> _Collected material_:
=== Begin Enclosure ===
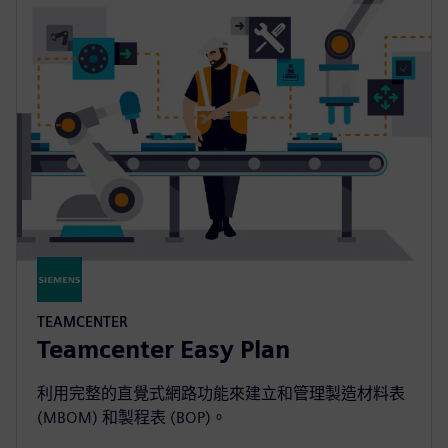
TEAMCENTER
Teamcenter Easy Plan
利用完整的直覺式網路功能來建立和管理製造材料表
(MBOM) 和製程表 (BOP)。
=== End Enclosure ===
> _Task_: Reproduce the material word for word, minus the images.

> _Written solution_:
TEAMCENTER
Teamcenter Easy Plan
利用完整的直覺式網路功能來建立和管理製造材料表
(MBOM) 和製程表 (BOP)。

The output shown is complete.